FX Trading focus: US yields shrug off hot US CPI data, USD breaks lower.
The US December CPI registered its highest headline inflation in nearly forty years – largely as expected, but with the month-on-month figures surprising slightly to the upside at +0.5%/+0.6% ex Food and Energy month-on-month and the ex Food and Energy year-on-year at 5.5% (vs. 4.9% in November), while the headline year-on-year level was the expected +7.0%. More interesting is that this latest data point seems to have revealed that Fed expectations have gotten about as high as they can recently as policy expectations for the coming one-three years and even long US treasury yields have consolidated rather sharply through the last couple of days and despite this data and hawkish talk from now “four hikes in 2022” Bullard of the St. Louis Fed. AS well, the US dollar was stung for sharp losses, including an important technical break higher in EURUSD and bearish reversal in USDJPY.

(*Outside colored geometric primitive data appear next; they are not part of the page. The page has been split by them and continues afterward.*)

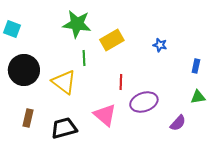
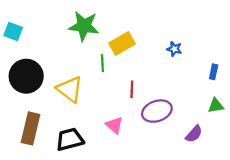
green line: (84, 58) -> (102, 63), moved
pink triangle: (105, 115) -> (114, 125), size x0.7
brown rectangle: (28, 118) -> (31, 128), size x1.6

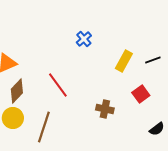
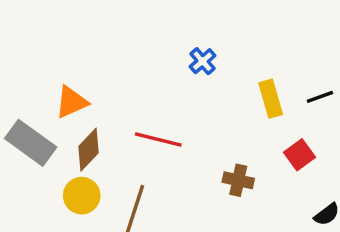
yellow rectangle: (124, 61) -> (271, 99), turned -45
red line: (58, 85) -> (158, 139), turned -40

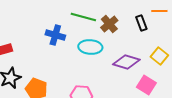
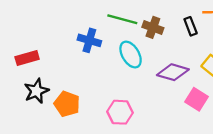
brown cross: (109, 24) -> (153, 27), turned -30
cyan ellipse: (90, 47) -> (131, 55), turned 55

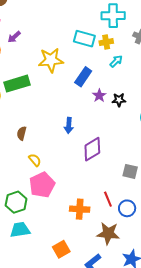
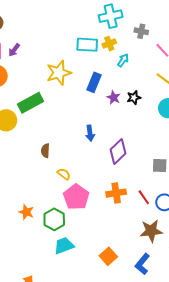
purple arrow: (14, 37) -> (14, 50), moved
orange cross: (80, 209) -> (116, 193), moved

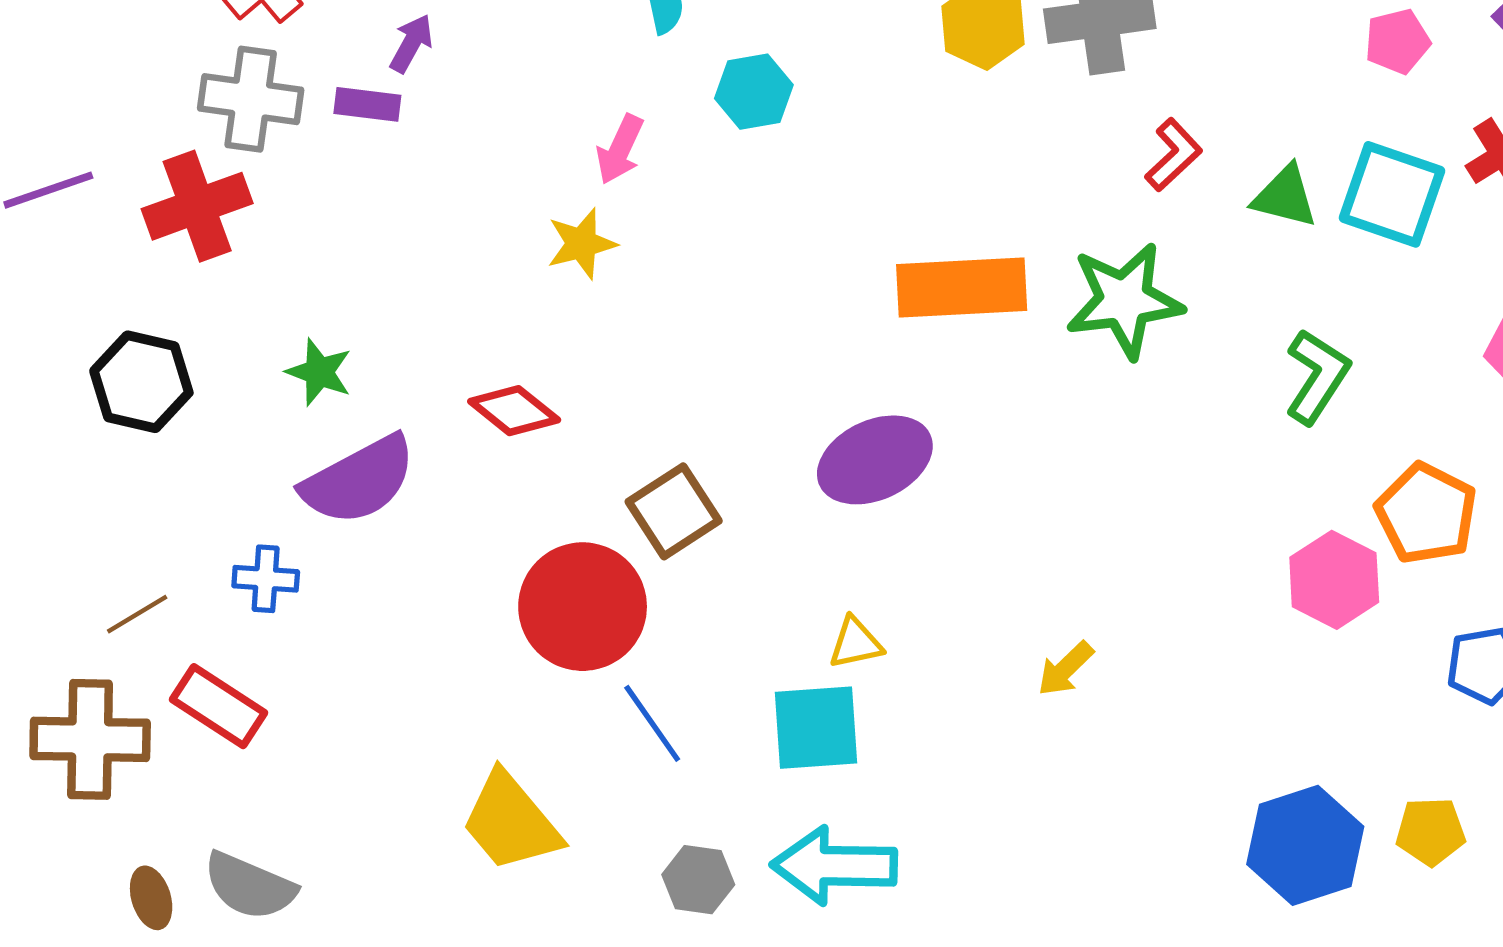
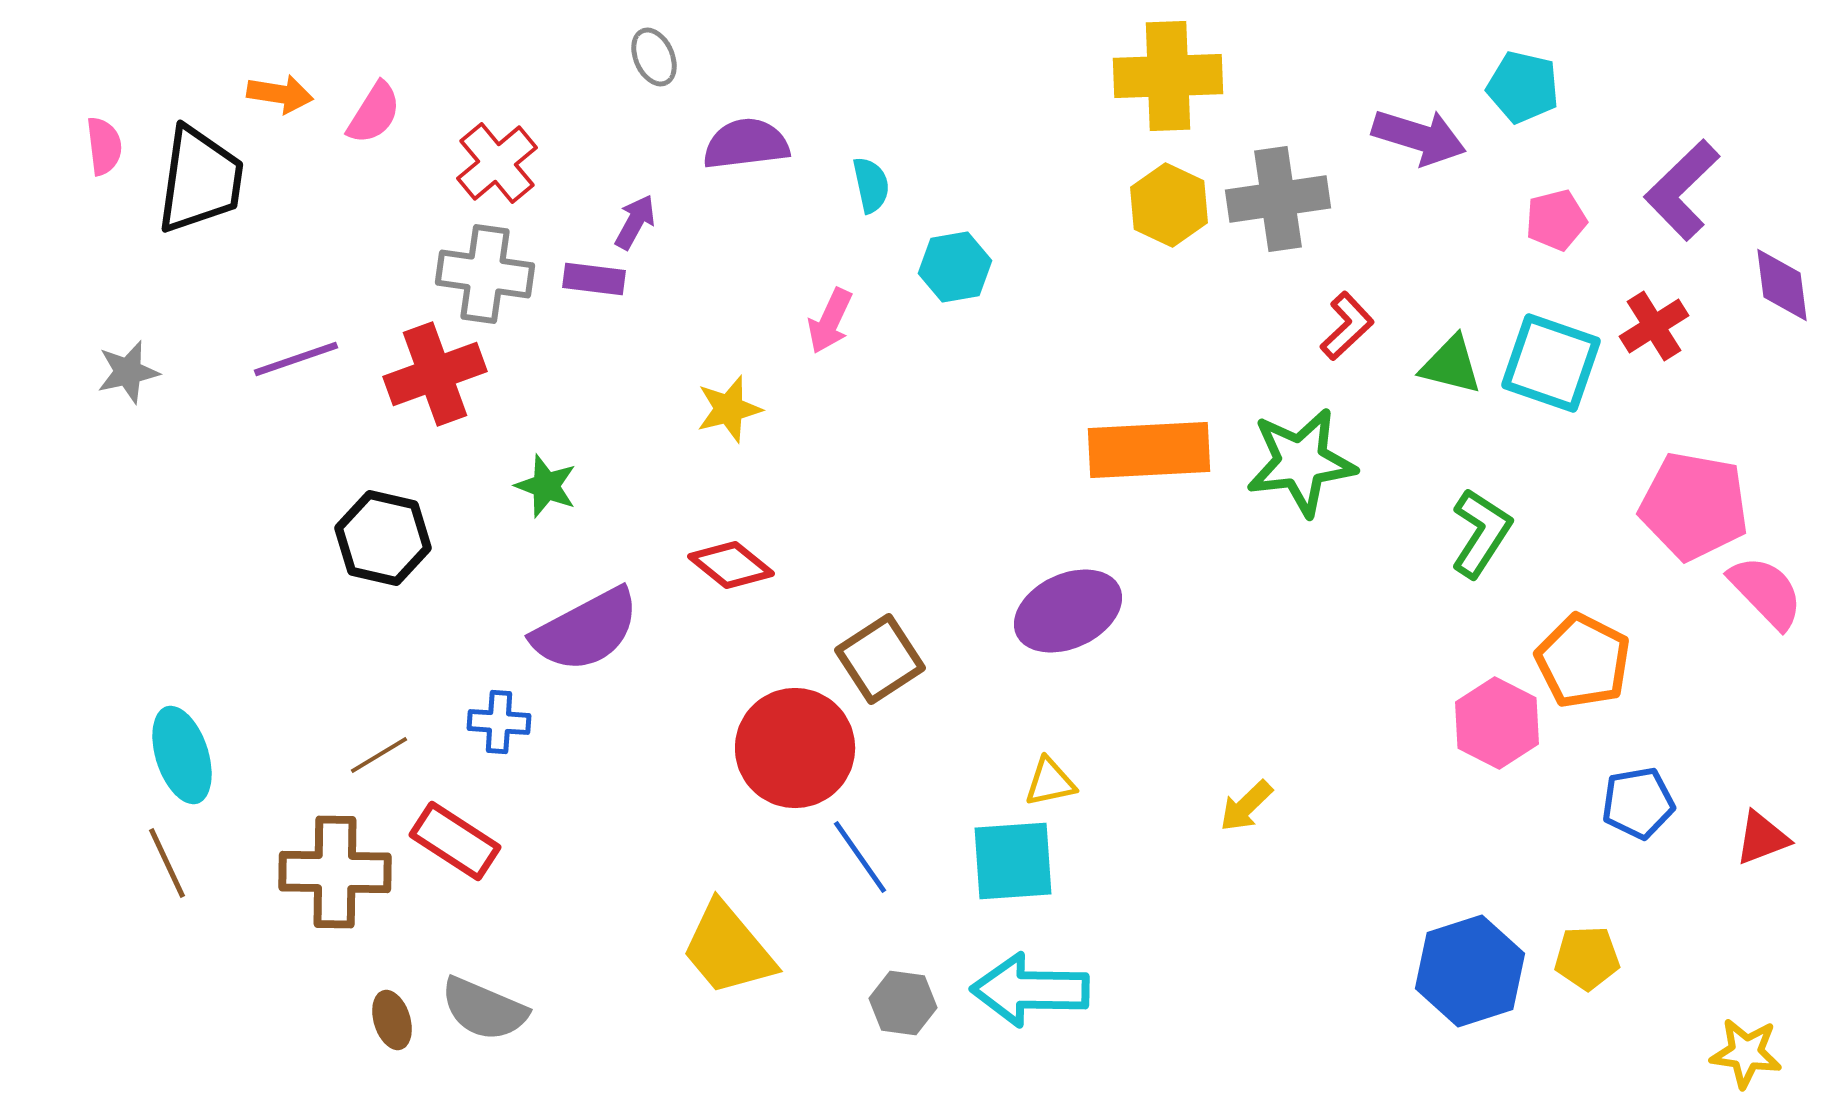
yellow star: (581, 244) -> (729, 409), moved
green star: (319, 372) -> (546, 486), moved

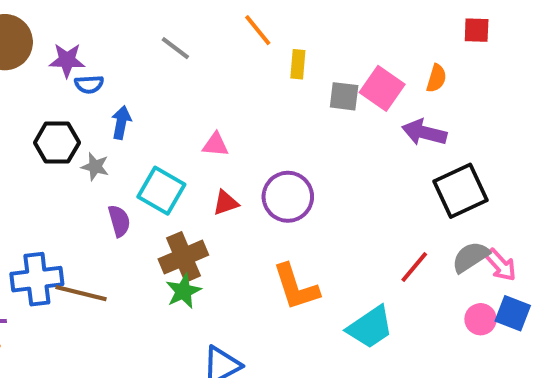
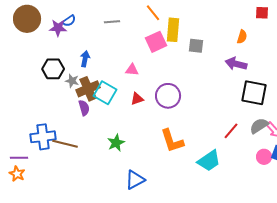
gray line: (175, 48) -> (112, 22), turned -42
yellow rectangle: (298, 64) -> (173, 30), size x1.6
blue semicircle: (89, 84) -> (69, 21), moved, turned -32
pink square: (382, 88) -> (156, 42), moved, turned 30
black square: (460, 191) -> (254, 93), turned 36
brown cross: (183, 257) -> (88, 89), moved

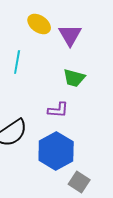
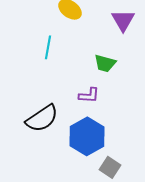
purple triangle: (70, 35) -> (123, 20), moved

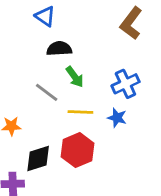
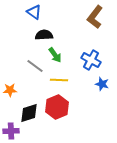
blue cross: (125, 84) -> (91, 60), turned -36
blue star: (117, 118) -> (102, 84), moved

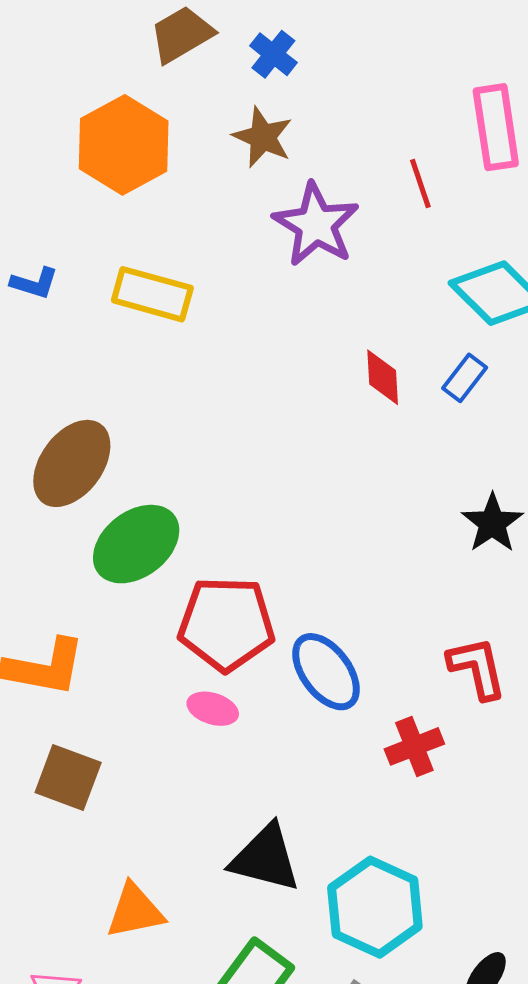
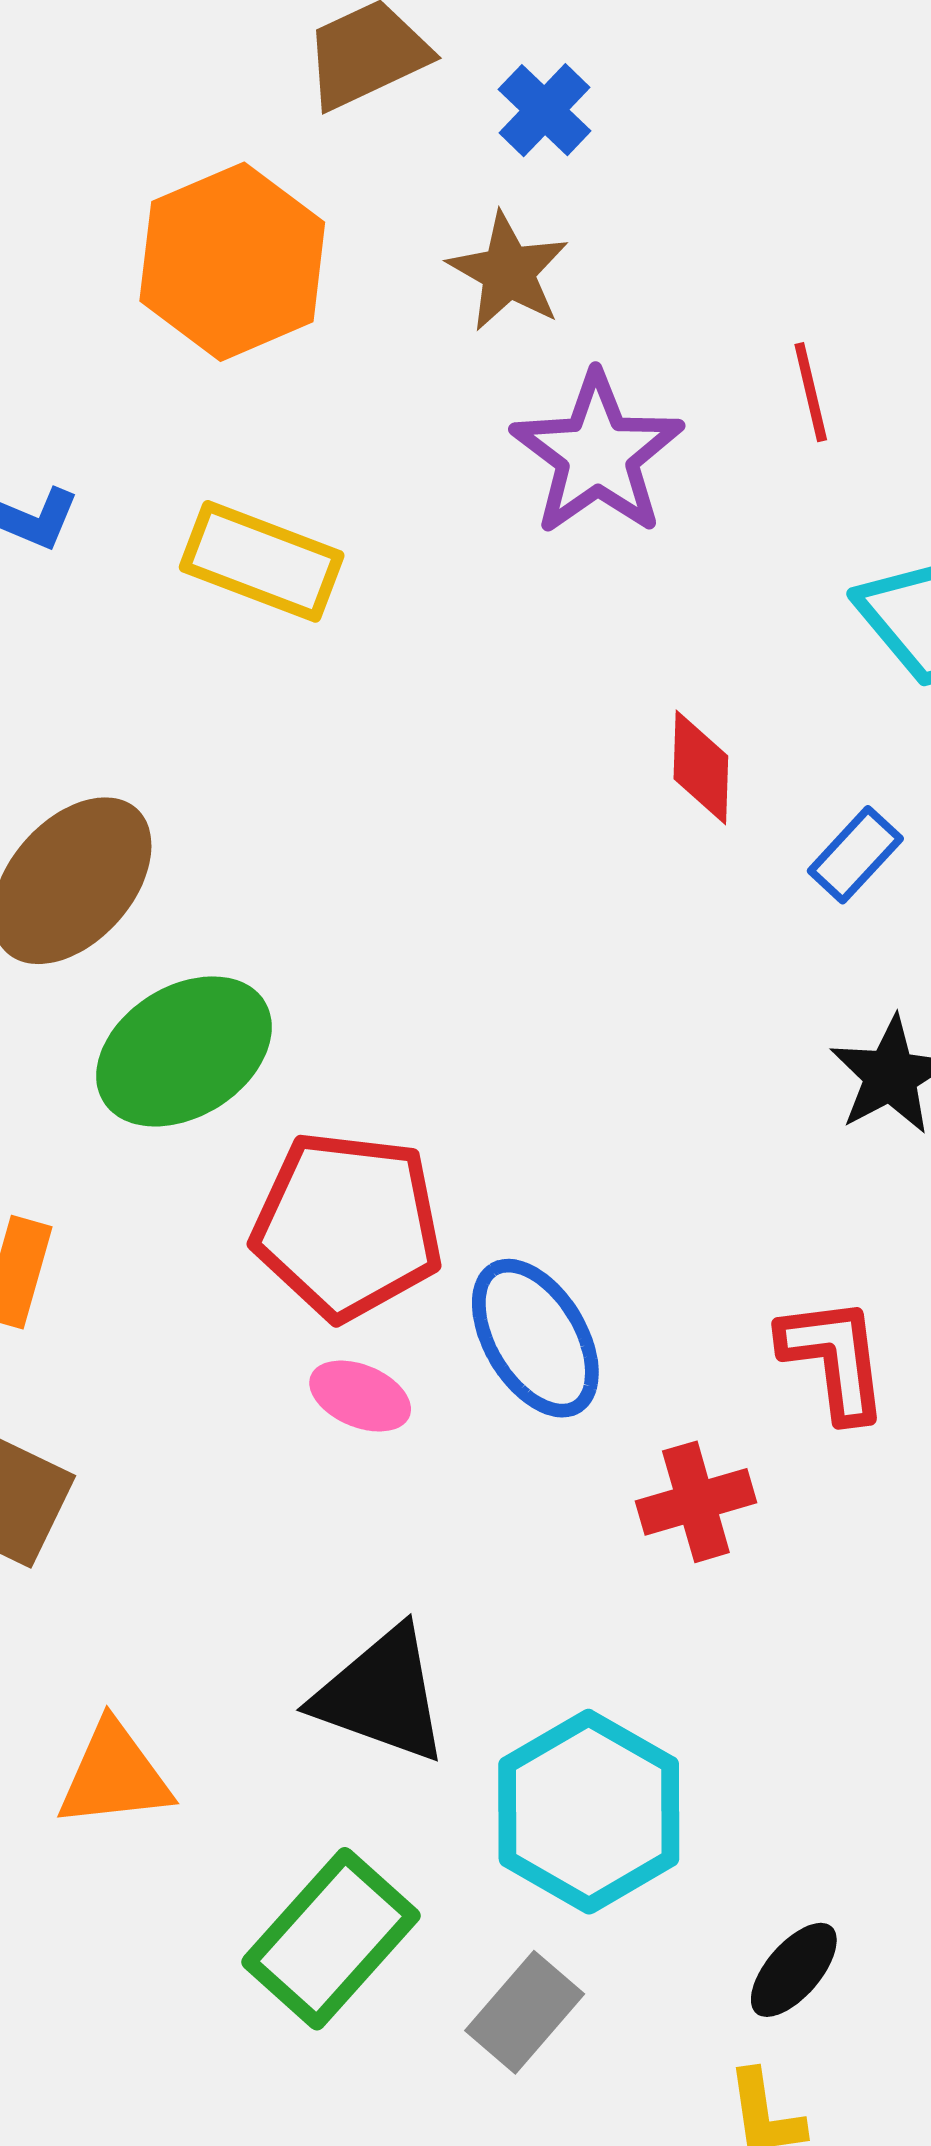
blue rectangle: (465, 378) -> (855, 855), moved
pink ellipse: (213, 709) -> (360, 1396), moved

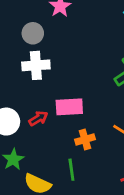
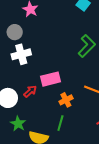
green line: (71, 170) -> (60, 123), turned 35

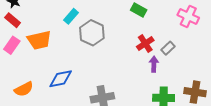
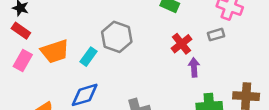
cyan rectangle: (71, 16) -> (88, 57), moved
gray rectangle: (168, 48) -> (216, 35), moved, turned 32

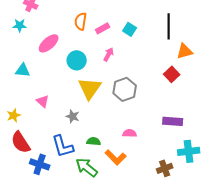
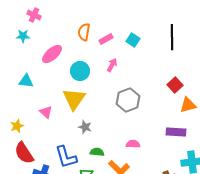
orange triangle: (185, 51) -> (188, 105), moved
yellow triangle: (90, 88) -> (74, 99), moved
gray star: (73, 116) -> (85, 127), moved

Yesterday’s action would seem to suggest that Fed expectations are not worth much for the US dollar, which fell across the board as many commodities also surged, perhaps in reflexive fashion. That would suggest that the US dollar’s only remaining card would be on a new round of safe haven seeking if risk sentiment rolls over again. Either that, or we would need to see the Fed’s perceived “terminal rate”, the rate at which the market is pricing the coming Fed rate hike cycle. If those who suggest the balance sheet reduction will prove the policy option that asset markets are unable to absorb without a tantrum, then perhaps the Fed never gets. Until then, the political need to be seen as getting ahead of inflation will keep the Fed on track to hike soon and possibly hike more than the market is expecting for the coming year.
Regardless, the US dollar has broken stronger until proven otherwise – continued strength in commodities and strength in asset markets would likely see a continuation, while weakening risk sentiment would see perhaps stronger G3 versus the rest.
Chart: EURUSD
The EURUSD super-major burst through very well-defined resistance at 1.1386 yesterday that had capped the action for the pair since late November as the US dollar weakened sharply in the wake of the December CPI release yesterday, clearly a sign that it is difficult to shift the market’s level of the Fed’s “terminal” policy rate for the coming rate cycle beyond the 2.0% area. The next key resistance area looks like 1.1500-25, the prior range lows before a significant meltdown on November 10 – ironically the day that a hot US October CPI release triggered a major reassessment of the potential for the Fed to hike more this year. The break of the downward trend-line has softened up the longer term down-trend at minimum.